Audiobook • The violin becomes a character as musician-turned-novelist Gerald Elias spices up “Devil’s Trill.”

Leah Hogsten | The Salt Lake Tribune Gerald Elias was the Utah Symphony's associate concertmaster from 1988 to 2011. In retirement, he's become a successful mystery novelist. The new audiobook of his debut novel, "Devil's Trill," incorporates music performed by the author.

Gerald Elias is a professional violinist, composer, conductor and mystery novelist. Now the retired Utah Symphony associate concertmaster can add "actor" to his résumé. Elias' playing is integrated in the new audiobook of his debut novel, "Devil's Trill," and the author said he endeavored to give each violinist character a distinct sound.

For example, his protagonist, blind violinist-turned-sleuth Daniel Jacobus, hears one of his rival's students playing a Paganini concerto in a master class at Carnegie Hall. "She plays with dazzling technique for someone her age, but not much idea of what to do musically," Elias said. "I had to practice as if I were a very gifted student but without much insight." Along the same lines, he had Yumi Shinagawa, the student who becomes one of Jacobus' crime-solving sidekicks, play differently as a result of Jacobus' mentorship.

The novel's prologue features a diminutive 17th-century virtuoso known as Il Piccolino, whose unique three-quarter-size Stradivarius proves central to the plot. "He has to improvise something, while undressed in a very cold room, for his lover," Elias said. "At one point I said, 'We don't really have to have Piccolino play something,' then I thought, 'Why not?' " So he wrote a short piece "that could represent late 17th-century music, but sound improvised; somewhat sad, but also beguiling." He tuned down his violin a half-step "to sound like a Baroque fiddle."

Elias said he and his agent were frustrated by years of "noncommittal replies" from producers to whom they pitched their idea of a musical audiobook of "Devil's Trill," which was published in 2009. His public readings always included musical excerpts, and he shared more on his website, but that was an unsatisfying compromise.

Then, at a reading last year near his summer home in West Stockbridge, Mass., the opportunity he'd dreamed of fell into his lap. Alison Larkin, an actor, comedian and audiobook producer, walked into the bookshop and was intrigued by what she heard.

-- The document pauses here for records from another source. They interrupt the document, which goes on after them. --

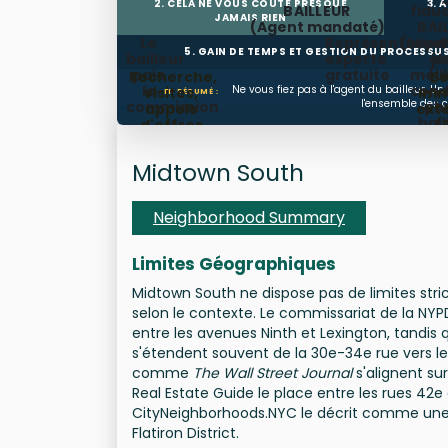
2. CELA NE VOUS COÛTE PRESQUE
3. 
BAILLEUR
fiduc
JAMAIS RIEN
(Agent mandaté)
BAI
Le
Représentation
(Loyer
S
5. GAIN DE TEMPS ET GESTION DU PROCESSU
bailleur
experte
él
pu
paie
gratuite
meil
(L
Recherche,
Se
la
cond
Ne vous fiez pas à l'agent du bailleur. Un 
visites,
imm
EN RÉSUMÉ :
l'ensemble des co
commission
ob
pou
appels
exte
bail
d'offres
(
sélec
su
Midtown South
cale
Neighborhood Summary
Limites Géographiques
Midtown South ne dispose pas de limites stri
selon le contexte. Le commissariat de la NYP
entre les avenues Ninth et Lexington, tandis 
s'étendent souvent de la 30e-34e rue vers le
comme
The Wall Street Journal
s'alignent sur
Real Estate Guide le place entre les rues 42e
CityNeighborhoods.NYC le décrit comme une 
Flatiron District.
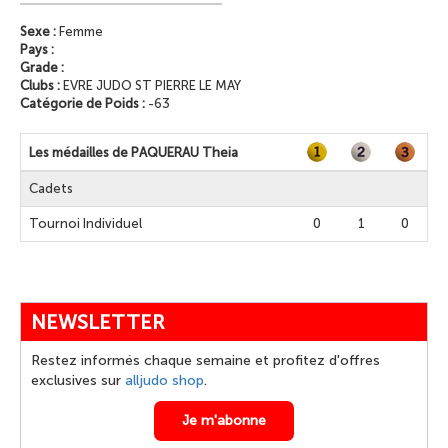
Sexe :
Femme
Pays :
Grade :
Clubs :
EVRE JUDO ST PIERRE LE MAY
Catégorie de Poids :
-63
Les médailles de PAQUERAU Theia
Cadets
Tournoi Individuel
0
1
0
NEWSLETTER
Restez informés chaque semaine et profitez d'offres
exclusives sur
alljudo shop
.
Je m'abonne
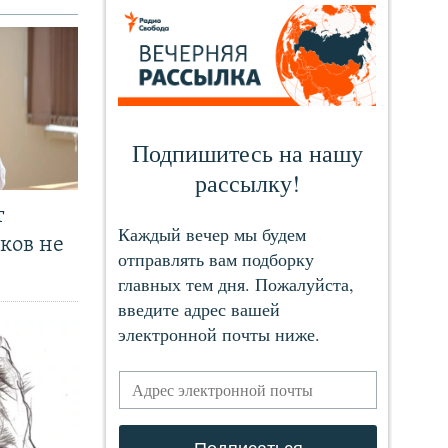
т
ков не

In a phone chat from London, Larkin said she was surprised "Devil's Trill" hadn't been made into an audiobook already. The project was right in line with her mission to "bring something different to something that's been done before," such as adding songs from Regency England to a recording of "Pride and Prejudice" or poems by a teenage Jane Austen to "Persuasion."

| Courtesy Devil's Trill by Gerald Elias, read by Jim Frangione.

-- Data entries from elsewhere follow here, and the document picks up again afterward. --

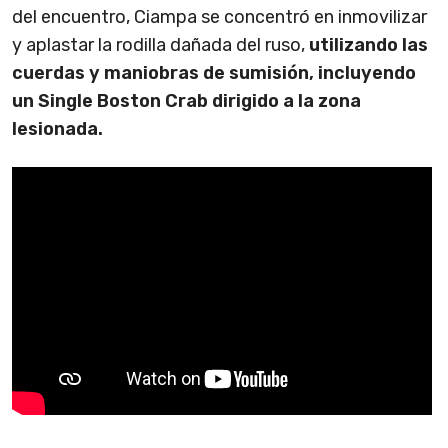
del encuentro, Ciampa se concentró en inmovilizar
y aplastar la rodilla dañada del ruso,
utilizando las
cuerdas y maniobras de sumisión, incluyendo
un Single Boston Crab dirigido a la zona
lesionada.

Larkin hired Jim Frangione, winner of several Earphones Awards from Audiofile Magazine, to narrate "Devil's Trill." "We had long discussions before he read a word," Elias said. He was delighted to discover that Frangione already knew a thing or two about music and needed hardly any help with the "many weird names and musical terms" in the novel.

"He doesn't want to make it a stage play with different voices, he just modulates his voice very subtly to convey the nuances of personality and character," Elias said. The violinist didn't want to upstage the reader, either. When choosing the excerpts, less was more.

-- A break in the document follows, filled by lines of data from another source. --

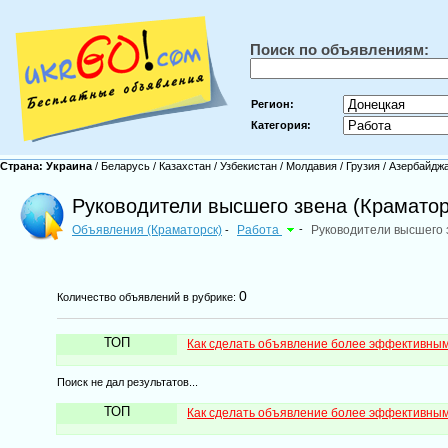
Поиск по объявлениям:
Регион:
Категория:
Страна:
Украина
/
Беларусь
/
Казахстан
/
Узбекистан
/
Молдавия
/
Грузия
/
Азербайдж
Руководители высшего звена (Краматор
Объявления (Краматорск)
Работа
-
Руководители высшего 
-
0
Количество объявлений в рубрике:
ТОП
Как сделать объявление более эффективны
Поиск не дал результатов...
ТОП
Как сделать объявление более эффективны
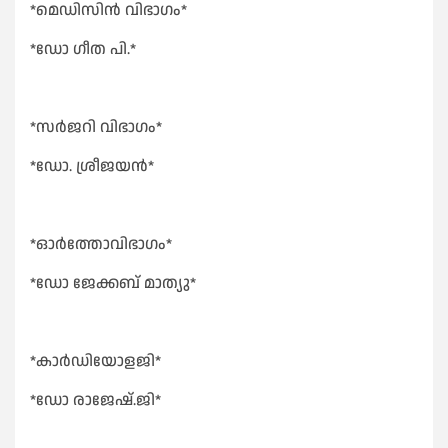
*മെഡിസിൻ വിഭാഗം*
*ഡോ ഗീത പി.*
*സർജറി വിഭാഗം*
*ഡോ. ശ്രീജയൻ*
*ഓർത്തോവിഭാഗം*
*ഡോ ജേക്കബ് മാത്യു*
*കാർഡിയോളജി*
*ഡോ രാജേഷ്.ജി*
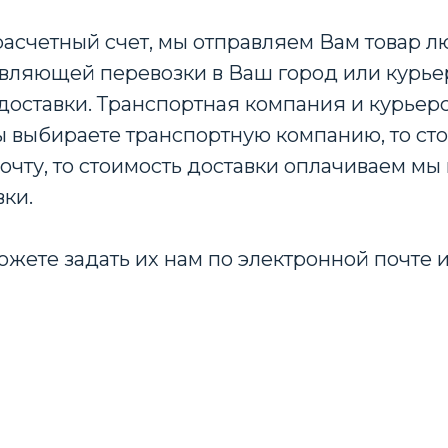
расчетный счет, мы отправляем Вам товар 
вляющей перевозки в Ваш город или курьер
доставки. Транспортная компания и курьерс
 Вы выбираете транспортную компанию, то ст
очту, то стоимость доставки оплачиваем мы 
вки.
ожете задать их нам по электронной почте и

"We have the music played in real time and weave it in in such a way that the listener hears the music that is so integral to the story, without having it interrupt the enjoyment of the book," the author said. "There are times when I start an excerpt for 10 or 20 seconds, then Jim Frangione starts to read again and the music gradually fades into the background. You hear both, but you hear the reader very clearly."

"The music provides clues," Larkin said. "That brings an added dimension of excitement to the work. … We're absolutely delighted to be doing something really new." Larkin said Frangione has signed on to narrate "Danse Macabre," the second book in the Jacobus series. "I like to move very quickly," she said, so she hopes the audiobook will be available by Christmas. If all goes well, she plans to record the entire series, whose sixth installment, "Spring Break," will be published Tuesday.